▶ WHAT THE TASK REQUIRES
In the copy, include no pictures. Reproduce the rest of the entries exactly.

▶ INFORMATION SHOWN
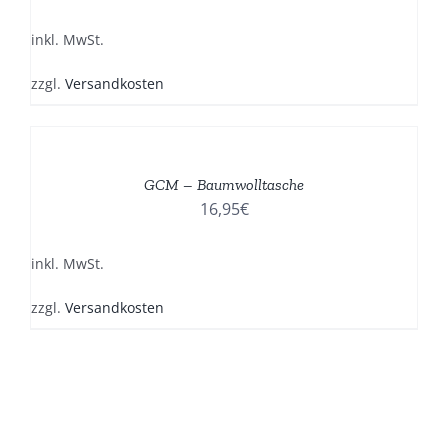
AUF.
DIE
inkl. MwSt.
OPTIONEN
KÖNNEN
zzgl.
Versandkosten
AUF
DER
DIESES
/
PRODUKTSEITE
PRODUKT
DETAILS
GEWÄHLT
WEIST
GCM – Baumwolltasche
WERDEN
MEHRERE
16,95
€
VARIANTEN
AUF.
DIE
inkl. MwSt.
OPTIONEN
KÖNNEN
zzgl.
Versandkosten
AUF
DER
PRODUKTSEITE
GEWÄHLT
WERDEN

▶ EXERCISE OUTPUT
AUF.
DIE
inkl. MwSt.
OPTIONEN
KÖNNEN
zzgl.
Versandkosten
AUF
DER
DIESES
/
PRODUKTSEITE
PRODUKT
DETAILS
GEWÄHLT
WEIST
GCM – Baumwolltasche
WERDEN
MEHRERE
16,95
€
VARIANTEN
AUF.
DIE
inkl. MwSt.
OPTIONEN
KÖNNEN
zzgl.
Versandkosten
AUF
DER
PRODUKTSEITE
GEWÄHLT
WERDEN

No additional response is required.